Lutte contre le SIDA : objectif zéro CDD

Le 1er décembre est la journée mondiale de lutte contre le SIDA, cette année encore le mot d’ordre est « Zéro contamination, zéro décès, zéro discrimination » (zéro CDD).

Les Jeunes Socialistes affirment en 2014 leur volonté d’être la dernière génération à connaître l’épidémie de SIDA. Ainsi, l’objectif de l’ONUSIDA est d’éradiquer l’épidémie à l’horizon 2030. Il est atteignable si les efforts mondiaux se conjuguent avec ambition et des moyens conséquents ces prochaines années.

En 2013, 35 millions de personnes vivent avec le SIDA dans le monde, dont 2,1 millions de nouvelles infections, et le décès de 1,5 million de personnes. Si des progrès sont à noter avec un nombre de nouvelles infections en chute de 38% depuis 2001, et des décès qui ont baissé d’un tiers depuis 2005, les jeunes (10-19 ans) sont aujourd’hui les plus touchés avec une mortalité en hausse de 50%.

En France, 6000 personnes découvrent leur séropositivité chaque année, dont 58% de personnes ayant eu des relations hétérosexuelles. Plusieurs études montrent un inquiétant relâchement dans l’usage du préservatif chez les moins de 30 ans.

Pour mettre fin à la pandémie, les Jeunes Socialistes soutiennent une approche globale de la réduction des risques sanitaires. Ainsi, l’essai IPERGAY mené en France par l’Agence Nationale de Recherche sur le Sida a prouvé l’efficacité de la prévention combinée : usage du préservatif, dépistage régulier et traitement pré et post-exposition.

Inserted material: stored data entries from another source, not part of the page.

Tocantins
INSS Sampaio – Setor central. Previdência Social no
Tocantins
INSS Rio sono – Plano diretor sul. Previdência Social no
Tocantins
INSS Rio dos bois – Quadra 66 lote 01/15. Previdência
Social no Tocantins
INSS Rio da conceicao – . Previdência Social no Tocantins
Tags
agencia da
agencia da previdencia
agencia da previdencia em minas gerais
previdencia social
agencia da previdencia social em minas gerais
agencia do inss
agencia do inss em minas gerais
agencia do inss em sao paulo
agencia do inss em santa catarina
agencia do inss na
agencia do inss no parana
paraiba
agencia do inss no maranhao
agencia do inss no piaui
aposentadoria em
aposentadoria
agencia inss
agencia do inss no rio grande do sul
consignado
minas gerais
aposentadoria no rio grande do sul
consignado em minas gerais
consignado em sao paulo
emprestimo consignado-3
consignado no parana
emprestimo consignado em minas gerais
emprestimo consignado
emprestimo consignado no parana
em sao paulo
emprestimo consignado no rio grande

Utiliser tous les leviers de la prévention est la clé dans la réussite de la lutte contre le SIDA : relancer les campagnes d’information et développer l’accès gratuit au préservatif pour les jeunes ; développer les TROD (tests rapides d’orientation diagnostique) sur les lieux d’études et de prise de risques ; augmenter les fonds alloués aux campagnes de circoncision dans les pays pauvres à propagation élevée ; élargir les outils de prévention par la mise à disposition de tou.te.s de la prophylaxie pré-exposition (traitement préventif).

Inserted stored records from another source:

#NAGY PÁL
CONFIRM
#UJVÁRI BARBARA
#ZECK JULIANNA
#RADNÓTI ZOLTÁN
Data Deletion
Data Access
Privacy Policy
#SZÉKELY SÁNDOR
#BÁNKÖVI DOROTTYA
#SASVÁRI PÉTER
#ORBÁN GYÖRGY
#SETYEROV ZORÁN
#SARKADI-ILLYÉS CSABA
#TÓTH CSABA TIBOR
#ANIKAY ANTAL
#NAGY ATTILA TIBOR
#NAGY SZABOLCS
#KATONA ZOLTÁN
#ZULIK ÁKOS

Le dépistage est un élément majeur car au plus tôt on connaît le statut sérologique, au plus tôt on réduit les risques sanitaires personnels et les risques de contamination (les personnes traitées à un stade précoce ne transmettent plus le virus).

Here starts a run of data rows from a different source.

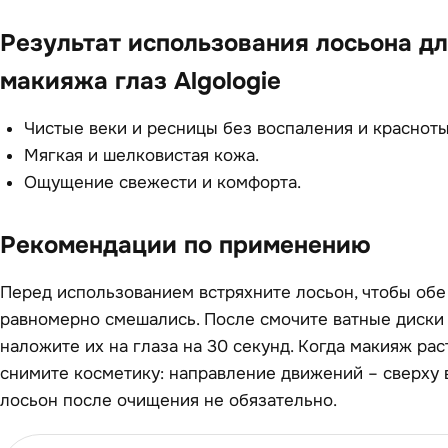
Результат использования лосьона дл
макияжа глаз Algologie
Чистые веки и ресницы без воспаления и красноты
Мягкая и шелковистая кожа.
Ощущение свежести и комфорта.
Рекомендации по применению
Перед использованием встряхните лосьон, чтобы обе
равномерно смешались. После смочите ватные диски
наложите их на глаза на 30 секунд. Когда макияж рас
снимите косметику: направление движений – сверху 
лосьон после очищения не обязательно.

Le président François Hollande a annoncé l’année dernière le maintien de la contribution annuelle de 360 millions d’euros de la France au Fonds mondial de lutte contre la tuberculose, le sida et le paludisme. Les Jeunes Socialistes souhaitent une hausse à 400 millions pour se mettre au niveau du Royaume-Uni, financée par une partie de la taxe sur les transactions financières et le maintien de la taxe sur les billets d’avion. En attendant la découverte d’un vaccin, les Jeunes Socialistes appellent les pouvoirs publics français et mondiaux à renforcer leurs efforts en direction des jeunes générations dans la prévention, le dépistage et le traitement du SIDA.